Practice building Unix command-line tools from scratch in C as part of an OS course assignment.
Implement a shell with process management to understand how operating systems execute programs.
Modify the xv6 teaching OS kernel to add features like a lottery scheduler or null-pointer memory protection.
Complete a MapReduce or parallel web server project to learn concurrent programming in C.
Requires Linux with GCC, xv6 projects also need the xv6 build toolchain installed.

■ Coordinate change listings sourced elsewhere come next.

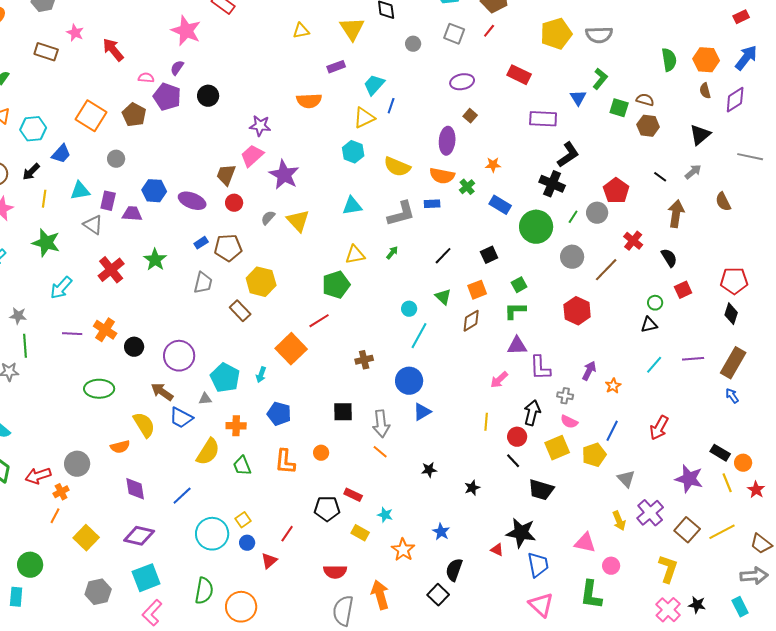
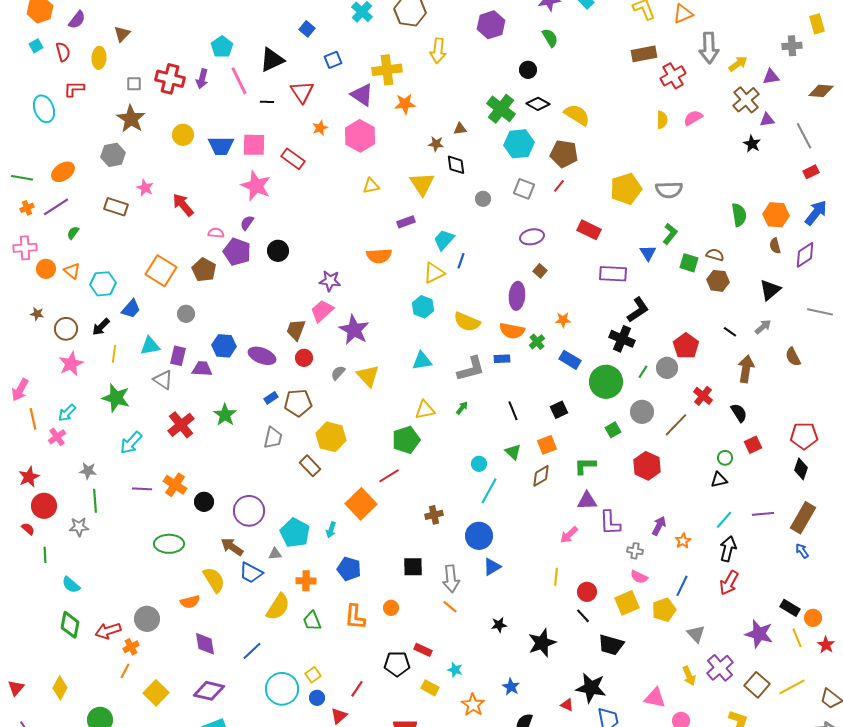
black line: (443, 256) -> (513, 411), turned -66
green square: (519, 285) -> (613, 430), moved
black arrow: (532, 413) -> (728, 549), moved
black star: (472, 488) -> (542, 643), size x1.8

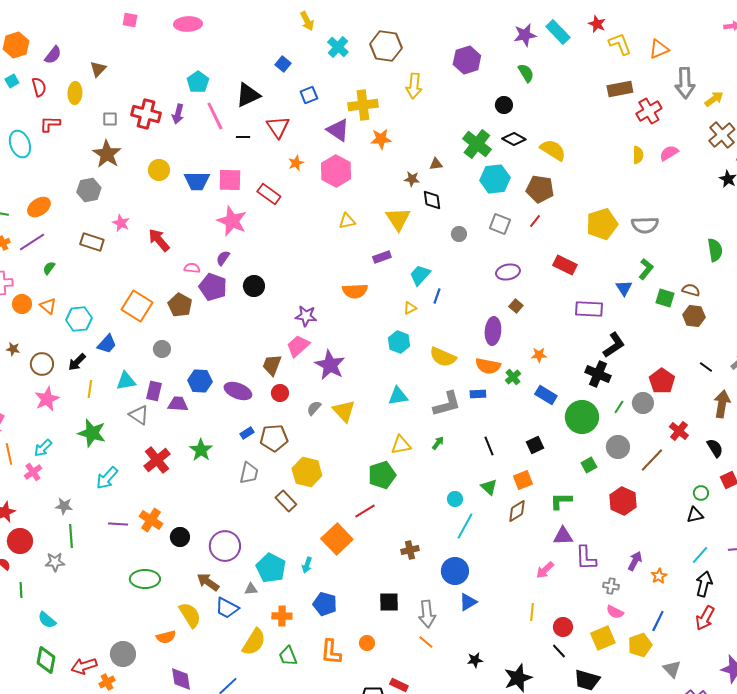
yellow triangle: (434, 273) -> (410, 308), size x0.6

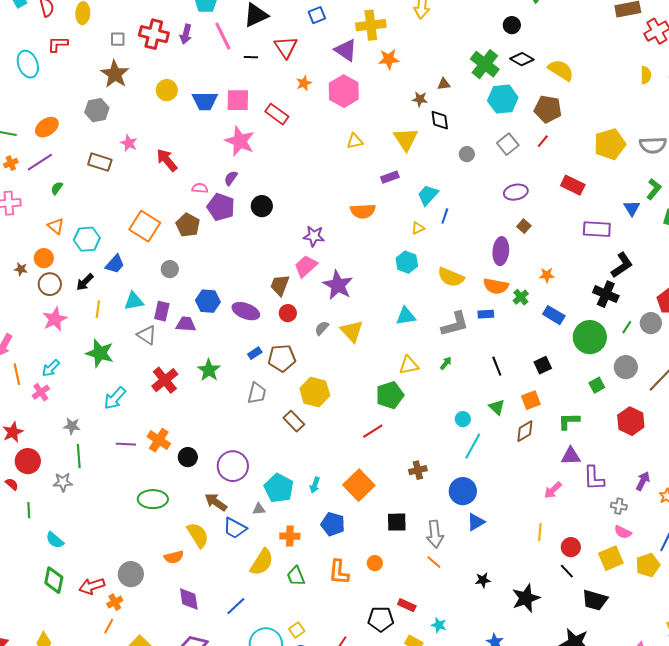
gray square: (500, 224) -> (508, 144), turned 30
orange circle: (22, 304) -> (44, 258), moved
orange square: (337, 539) -> (359, 485), moved

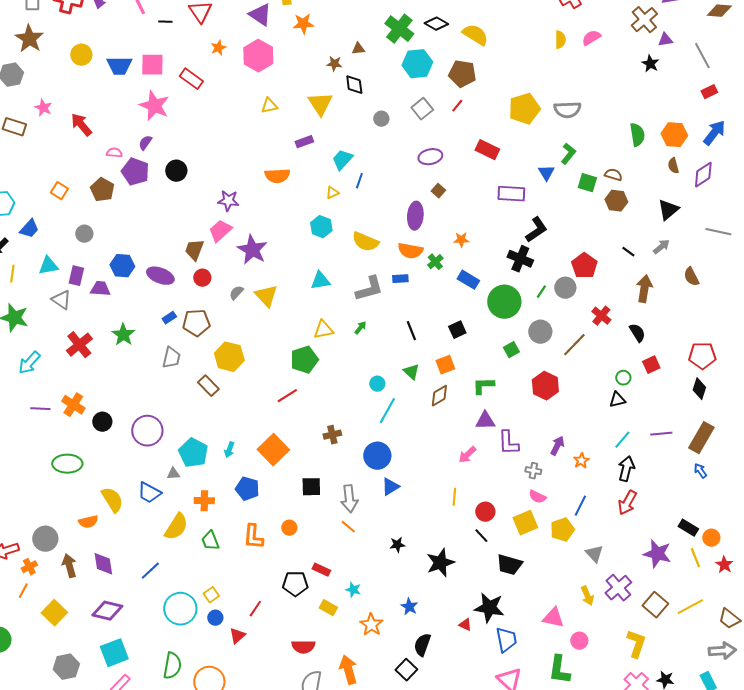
orange square: (145, 226) -> (59, 191), size x0.6
brown arrow: (216, 502) -> (69, 566), moved, turned 40

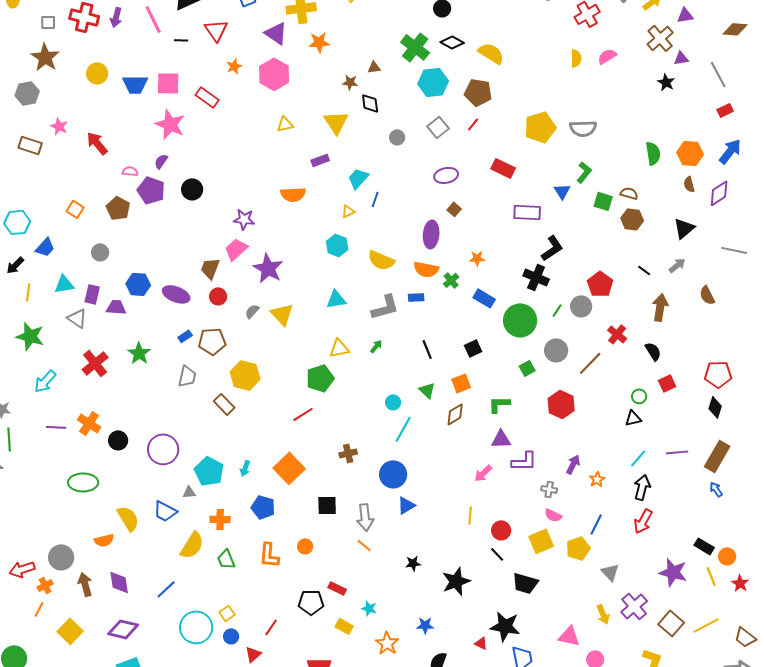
purple L-shape: (508, 443) -> (524, 461), turned -88
blue star: (409, 607) -> (425, 625), turned -30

This repository contains a set of programming projects designed for an undergraduate operating systems course. The projects were developed over years of teaching at the University of Wisconsin-Madison. Students in such a course typically use this material to practice building real software that interacts directly with the operating system, working in the C programming language on Linux. The projects are organized into two tracks. The first track uses standard Linux and covers topics that appear in a typical OS curriculum: basic Unix command-line utilities (tools like cat and grep built from scratch), a simple shell that can run programs, a memory allocator, concurrent programs like a web server and a parallel compression tool, a MapReduce implementation, and a file system checker. These projects get progressively harder as the course advances through its major topics. The second track uses xv6, a small teaching operating system developed at MIT that is based on an early version of Unix. Working inside xv6 means students modify actual kernel code rather than just writing programs that run on top of an operating system. Projects in this track include adding a lottery scheduler, implementing null pointer protections in virtual memory, and building basic kernel-level threads. Each project directory includes test scripts so students can check whether their code produces the correct output. The testing framework runs automated tests and prints pass or fail for each one, giving quick feedback during the write, compile, and debug cycle. The repository is a companion to the textbook Operating Systems: Three Easy Pieces (often called OSTEP), written by the same author. Instructors can use these projects as homework assignments alongside that book.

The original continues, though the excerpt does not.